First mockup from Dan The Man

   And, yet, at the time of the events covered in Paul's masterful story which you will read in the next issue about the so-called Bear Flag Revolt, Carson was 36- years-old, and in the prime of his life.

   Fortunately for me, our editor, Stuart Rosebrook, found this photo which I had never seen before of Carson.

A Much Younger Kit Carson

So we scrapped that original cover and I took a swing at a cover painting that skewed more towards his younger visage.

Daily Whip Out:
"Kit Carson In Fighting Form"


Kit Carson's Conflicted Descriptions
   As large as Kit Carson looms on the American frontier it's interesting how those who knew him described him. Here is John C. Fremont' description: "He was a man of medium height, broad-shouldered, and deep chested, with a clear steady blue eye and frank speech and address: quiet and unassuming." Contrast that with General William Tecumseh Sherman's description, who met the famous scout in Monterrey in 1847: "I cannot express my surprise at beholding such a small, stoop-shouldered man, with reddish hair, freckled face, soft blue eyes, and nothing to indicate extraordinary courage or daring. He spoke but little and answered questions in monosyllables." Either way, Carson made his mark on the West.
   Let's take a short look at a legendary life:

Kit Carson & The Conquest of California
   When he was a mere lad of 15, Kit Carson ran away from home in Missouri and joined a caravan of traders on the Santa Fe Trail. He fell in with a group of mountain men and for the next 15 years he learned the ropes on fur trapping and trading. He also got into a horseback duel with a French-Canadian bully named Joseph Chouinard, who was on a drunk tear at the annual trapper's rendezvous on the upper Green River in Wyoming. This was in August of 1835, when the two mountain men shot it out on horseback at close range. Carson severely wounded Chouinard. It's unclear whether his adversary was killed, but Carson  received a bullet crease on his neck and the spent power burns damaged Carson's eye and singed his hair.

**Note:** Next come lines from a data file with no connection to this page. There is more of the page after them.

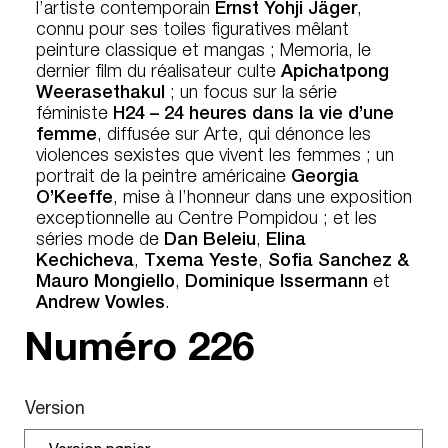
l’artiste contemporain
Ernst Yohji Jäger
,
connu pour ses toiles figuratives mêlant
peinture classique et mangas ; Memoria, le
dernier film du réalisateur culte
Apichatpong
Weerasethakul
; un focus sur la série
féministe
H24 – 24 heures dans la vie d’une
femme
, diffusée sur Arte, qui dénonce les
violences sexistes que vivent les femmes ; un
portrait de la peintre américaine
Georgia
O’Keeffe
, mise à l’honneur dans une exposition
exceptionnelle au Centre Pompidou ; et les
séries mode de
Dan Beleiu
,
Elina
Kechicheva
,
Txema Yeste
,
Sofia Sanchez
&
Mauro Mongiello
,
Dominique Issermann
et
Andrew Vowles
.
Numéro
226
Version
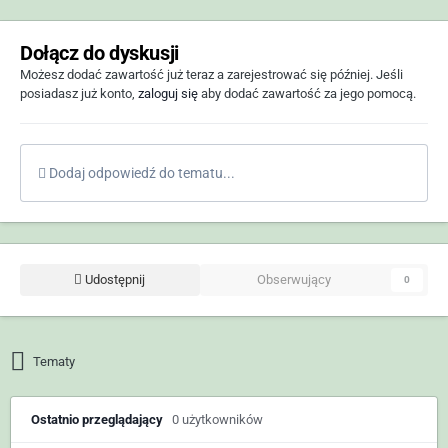
Dołącz do dyskusji
Możesz dodać zawartość już teraz a zarejestrować się później. Jeśli
posiadasz już konto,
zaloguj się
aby dodać zawartość za jego pomocą.
Dodaj odpowiedź do tematu...
Udostępnij
Obserwujący
0
Tematy
Ostatnio przeglądający
0 użytkowników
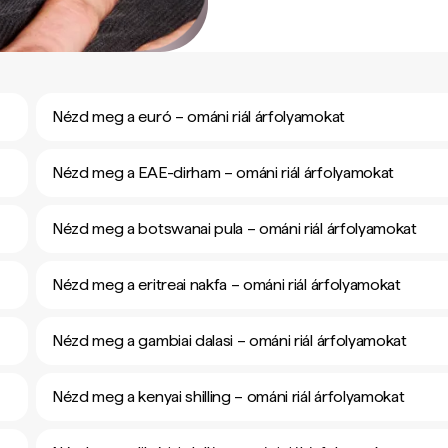
Nézd meg a euró – ománi riál árfolyamokat
Nézd meg a EAE-dirham – ománi riál árfolyamokat
Nézd meg a botswanai pula – ománi riál árfolyamokat
Nézd meg a eritreai nakfa – ománi riál árfolyamokat
Nézd meg a gambiai dalasi – ománi riál árfolyamokat
Nézd meg a kenyai shilling – ománi riál árfolyamokat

   After witnessing the collapse of the fur trade, Carson had a chance encounter with explorer John C. Fremont, in 1842, that allowed him to act as a guide and fighter before he joined the fight in the 1846-48 Mexican-American War which became known as the Bear Flag Revolt. In 1849, he moved to Taos, New Mexico; five years later, he became an Ute Indian agent.

   By 1861, he was back in battle, in this case, fighting for the Union in the Civil War. Carson joined the 1st New Mexico Volunteer Infantry where he served as its colonel. After clashing with Confederates at the 1862 Battle of Valverde, he defeated the Navajos and rounded them up for a forced march to the Fort Sumner reservation.

   A year after being named a brigadier general in 1865, Carson moved to Colorado to serve as commander at Fort Garland. While there, he negotiated a peace treaty with the Utes.

   Carson left the Army in 1867 because of declining health. He died at Fort Lyon on May 23, 1868. His final words were, “Doctor, compadre, adios!”

Paul Andrew Hutton's Next Book

The Undiscovered Country is an epic history of the frontier movement and the struggle for the American West from colonial times through 1900, using seven lives —Daniel Boone, Red Eagle, Davy Crockett, Kit Carson, Mangas Coloradas, Sitting Bull and Buffalo Bill Cody—to tell the story. It will be published late next year by Penguin Random House/Dutton.